As a parent who is going through a divorce, one of the things you’ll need to do is to come up with a quality parenting plan. Your parenting plan should address all the major issues that could come up with your child as they age.
There is one big mistake that parents make when it comes time to come up with a parenting plan. That mistake is not being willing to negotiate or see the other person’s side. Raising your child will likely still be a two-person job, so you must agree to be able to work together and help your child grow up in a safe, healthy environment.
Failing to negotiate is a mistake
With parenting plans, you’ll find that failing to negotiate can make things much harder. It’s reasonable to have your own opinions about custody or what your child can or cannot do when they’re in your home or at the other parent’s house, but you need to be reasonable. The other parent may have their own method of raising a child that doesn’t match yours, but that’s okay. As long as you agree to have good communication and to set up a basic parenting plan that you’re both satisfied with, then you’ll have the base needed to start building a new co-parenting relationship.

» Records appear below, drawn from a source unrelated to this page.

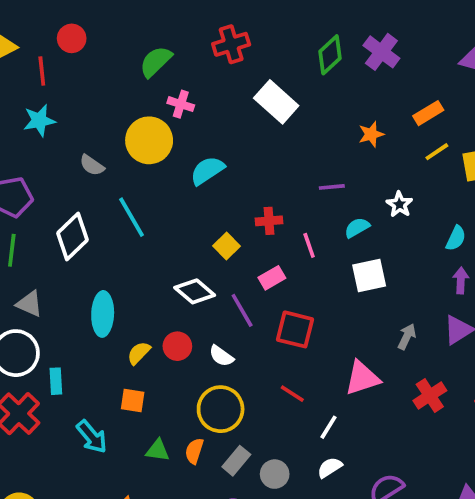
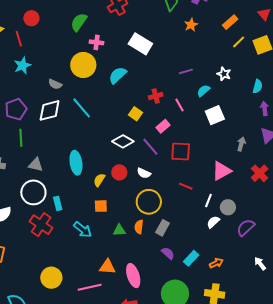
white rectangle: (276, 102) -> (140, 44), moved
orange star: (371, 134) -> (191, 25), moved
white diamond: (73, 236) -> (50, 110), moved, turned 40
gray circle: (275, 474) -> (228, 207), moved

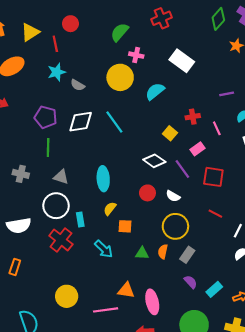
gray semicircle: (55, 84) -> (78, 85), moved
purple pentagon: (16, 109) -> (46, 117), turned 30
yellow semicircle: (99, 180) -> (110, 209), moved

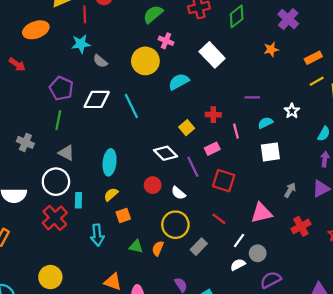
green diamond: (218, 19) -> (237, 16), moved
orange square: (125, 226) -> (123, 215), turned -32
cyan arrow: (104, 249) -> (97, 235), turned 30
gray rectangle: (187, 255) -> (199, 247), moved

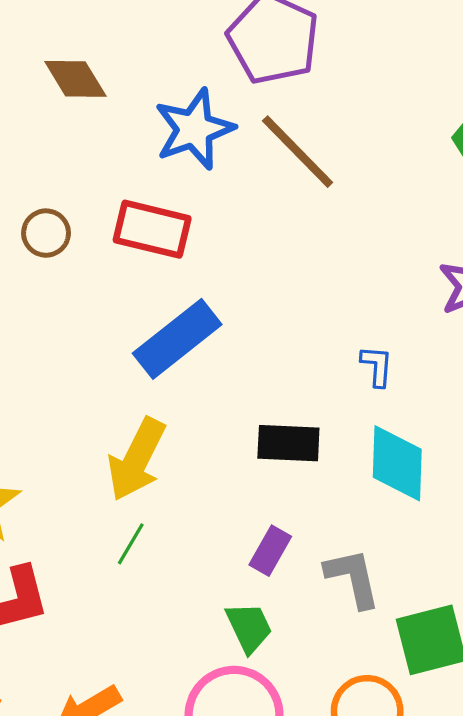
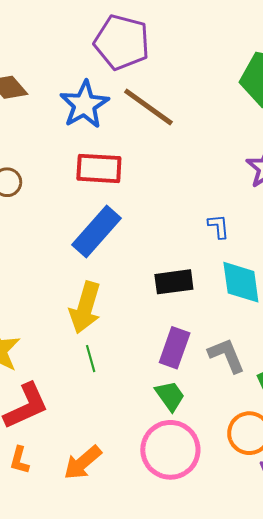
red rectangle: (152, 229) -> (99, 168), moved
green line: (131, 544) -> (91, 359), turned -36
purple rectangle: (270, 551) -> (175, 348), size x1.4

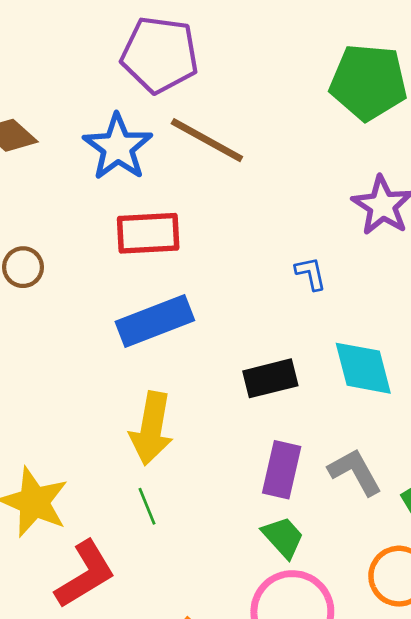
blue L-shape: (218, 226) -> (311, 273), moved
blue rectangle: (97, 231) -> (155, 321), turned 34
green line: (91, 359) -> (147, 506), moved

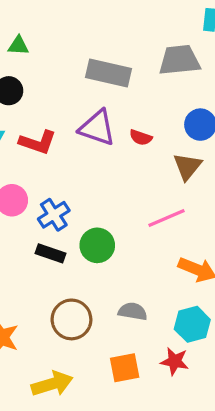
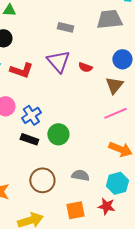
gray rectangle: (109, 73) -> (65, 27), size x0.6
purple triangle: (97, 128) -> (58, 61), turned 30
pink line: (167, 218) -> (115, 113), moved

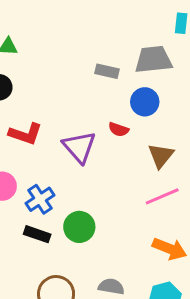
gray rectangle: (65, 27) -> (107, 71), moved
blue circle: (122, 59) -> (145, 102), moved
purple triangle: (58, 61) -> (79, 147), moved

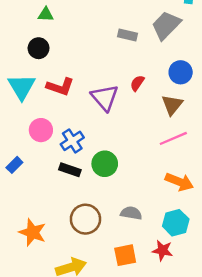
gray trapezoid: (153, 60) -> (166, 25), turned -40
blue circle: (145, 102) -> (181, 72), moved
red semicircle: (119, 129) -> (137, 83), turned 105

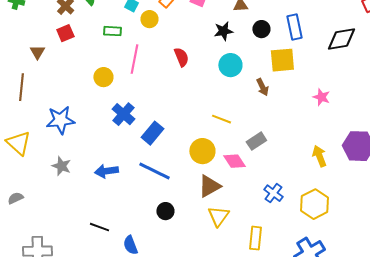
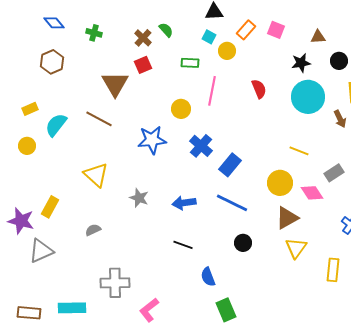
brown triangle: (37, 52) -> (115, 84), size x1.8
cyan circle: (230, 65) -> (308, 97), size x1.4
brown line: (21, 87) -> (99, 119), turned -68
blue star: (60, 120) -> (152, 140), moved
black line: (99, 227) -> (183, 245), moved

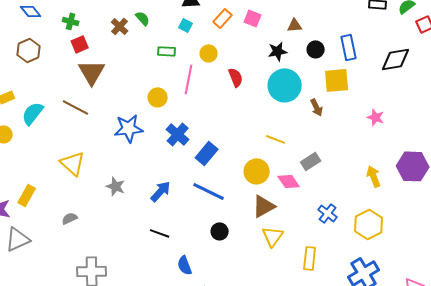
yellow circle: (227, 51) -> (209, 53), moved
red square: (143, 65) -> (80, 44), moved
blue arrow: (184, 203) -> (161, 191), turned 140

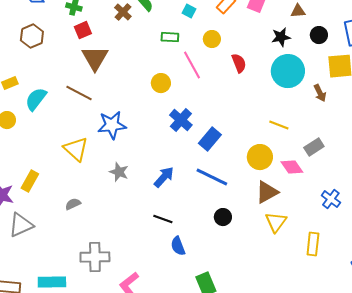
pink line: (189, 79) -> (192, 65), turned -40
blue star: (129, 128) -> (112, 125), moved
blue semicircle: (185, 265) -> (178, 246), moved

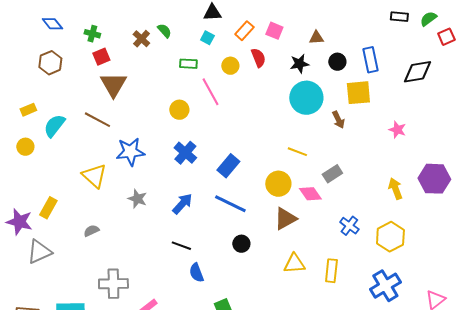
red semicircle: (239, 63) -> (258, 58), moved
blue cross: (181, 120) -> (185, 153), moved
yellow triangle: (276, 222) -> (294, 264), moved, turned 50

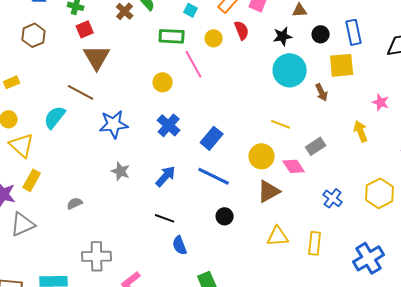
green rectangle: (188, 64) -> (172, 36), size x1.4
cyan semicircle: (54, 126) -> (55, 117), moved
yellow triangle: (94, 176) -> (22, 145), moved
yellow arrow: (395, 189) -> (361, 131), moved
yellow hexagon: (390, 237) -> (380, 193), moved

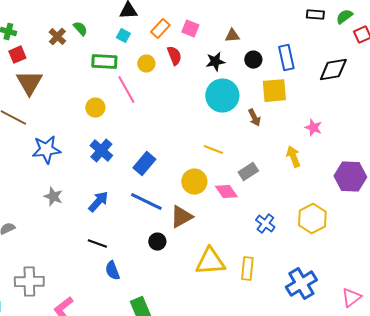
brown triangle: (269, 191) -> (181, 217), moved
yellow triangle: (278, 236) -> (210, 262), size x1.4

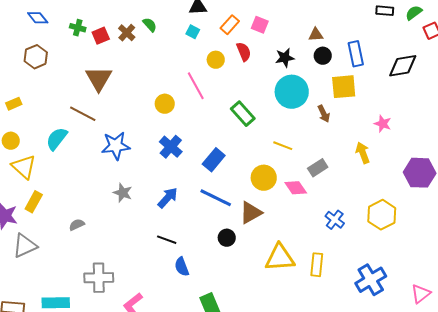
brown triangle: (232, 36) -> (316, 35), moved
red square: (17, 55) -> (101, 36), moved
green rectangle: (104, 62) -> (243, 114), moved, turned 45

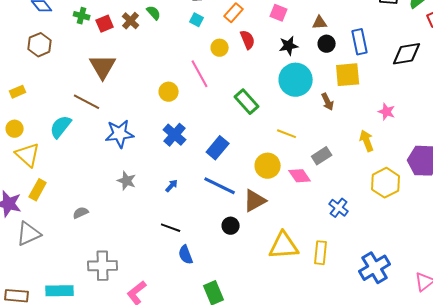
pink square: (260, 25) -> (279, 13), moved
blue arrow: (168, 198) -> (172, 186), size x0.6
yellow hexagon: (382, 215) -> (386, 183), moved

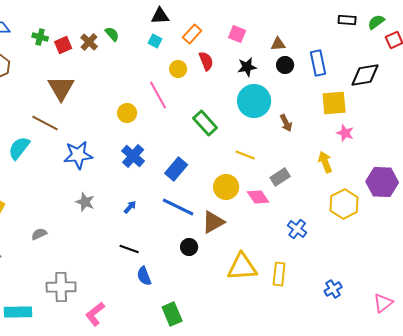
yellow square: (348, 75) -> (334, 103), moved
blue cross: (375, 268) -> (333, 289), size x0.6

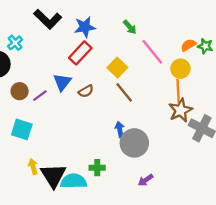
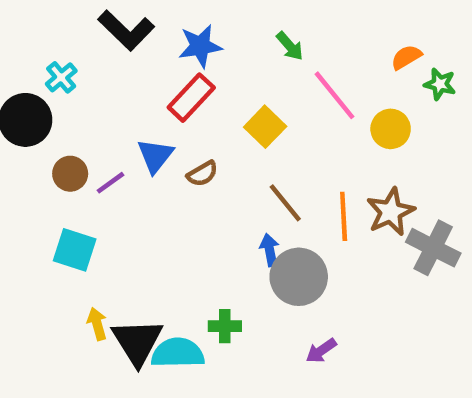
orange semicircle: (188, 45) -> (406, 57), moved
orange line: (178, 91) -> (344, 216), moved
brown line: (124, 92) -> (285, 203), moved

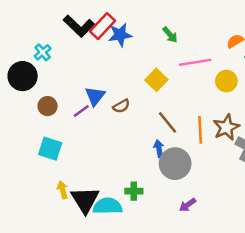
pink line: (335, 95) -> (195, 62), turned -60
red rectangle: (191, 98) -> (103, 26), moved
purple line: (110, 183) -> (81, 111), moved

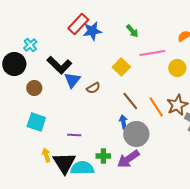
black L-shape: (79, 26) -> (59, 65), moved
purple line: (81, 111) -> (74, 135), moved, turned 40
orange line: (200, 130) -> (156, 107), turned -30
purple arrow: (188, 205) -> (128, 159), moved, size x1.6

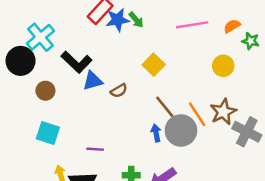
green arrow: (132, 31) -> (136, 20), moved
cyan cross: (30, 45) -> (40, 37), size x1.6
pink line: (152, 53) -> (192, 25), moved
blue triangle: (72, 80) -> (93, 81), turned 36
gray circle: (136, 134) -> (181, 130), moved

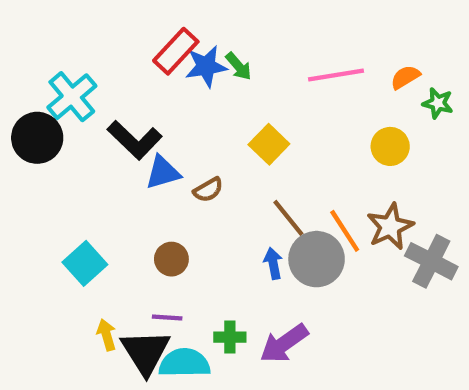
brown circle: (45, 91) -> (171, 259), moved
cyan square: (48, 133) -> (85, 263), turned 30
purple line: (95, 149) -> (167, 318), moved

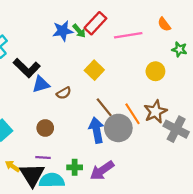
red rectangle: (176, 51) -> (95, 23), moved
orange semicircle: (405, 77) -> (164, 24), moved, turned -96
blue arrow: (273, 263) -> (97, 130), size x1.6
yellow arrow: (106, 335) -> (12, 166), turned -40

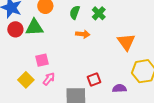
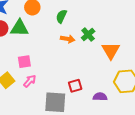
green cross: (99, 13) -> (88, 35), moved

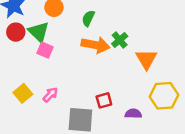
green triangle: (19, 28) -> (39, 32), turned 42
orange arrow: (68, 39) -> (95, 45), size x1.6
pink square: (24, 62) -> (45, 50), moved, turned 32

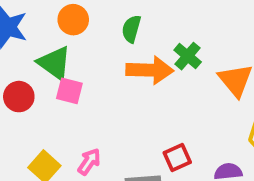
red circle: (16, 32) -> (19, 97), moved

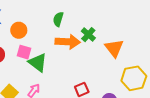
orange circle: (73, 20) -> (19, 30), moved
green triangle: (54, 63) -> (38, 63), moved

When people don’t negotiate with each other on parenting arrangements, there tend to be hurt feelings and problems with custody disagreements later on. It’s much better to be flexible, within reason, so that you show that you are willing to work together to learn how to care for your child after divorce. Even though your romantic relationship with the other parent is over, you still need to work together and build a co-parenting relationship that is strong enough to help your child through any challenges that arise.
Don’t let disagreements linger for too long
If you find it’s hard to agree, talk to your attorney about the options you have. There are ways to help you work through disputes, so you can build a plan about which you both agree.